Adding more properties to the control
Now we want that the control will have all the Command Button properties.
lets add the BackColor property. Enter the following code to your form:

Public Property Get BackColor() As OLE_COLOR
    BackColor = Command1.BackColor
End Property

Public Property Let BackColor(ByVal New_BackColor As OLE_COLOR)
    Command1.BackColor() = New_BackColor
    PropertyChanged "BackColor"
End Property

Enter the following line to the UserControl_ReadProperties function:
Command1.BackColor = PropBag.ReadProperty("BackColor", &H8000000F)

Enter the following line to the UserControl_WriteProperties function:
Call PropBag.WriteProperty("BackColor", Command1.BackColor, &H8000000F)

The OLE_COLOR is the type of the BackColor property variable,
the same as the Boolean is the type of the Enabled property variable,
and the Integer is the type of the Height property variable.

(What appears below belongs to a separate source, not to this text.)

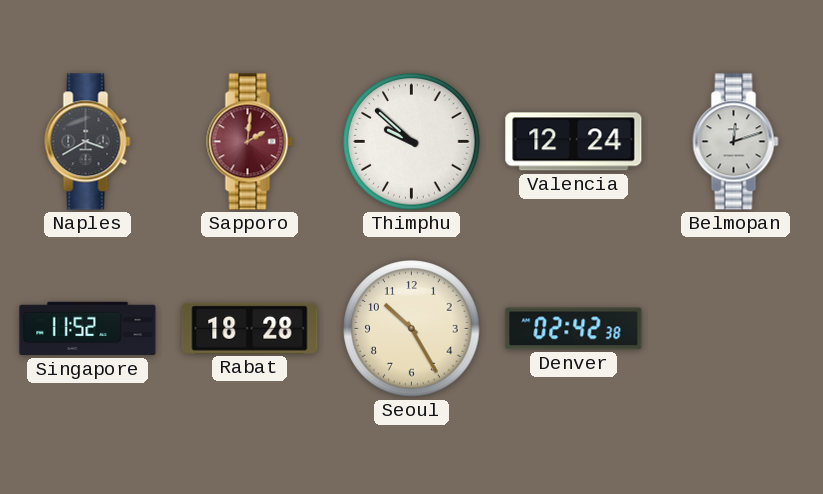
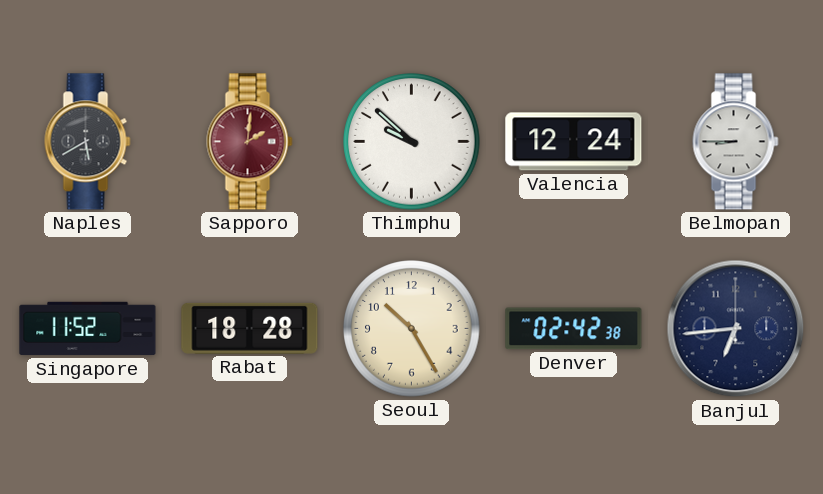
Naples: 3:40 -> 5:40
Belmopan: 12:12 -> 8:45
Banjul: none -> 6:44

What we did now is almost the same as we did with the Text property.
The difference is that in the text property we used
a variable (TextVariable) to store the property information.
Here we not using a variable, we read and write the information
directly to the Command1.BackColor property.

The Command1.BackColor property is here our variable that store
the information. Why is that?
Because when the user set the Control BackColor property,
we actually want to set the Command1 BackColor property.
Suppose the user set the Control BackColor to Black.
In that case, We want to set the Command1 BackColor to Black.
So actually, the Control BackColor property is the
Command1 BackColor property.
So instead of reading and writing to variable,
we read and write directly to the Command1 BackColor property.

It's exactly the same thing with all of the other properties.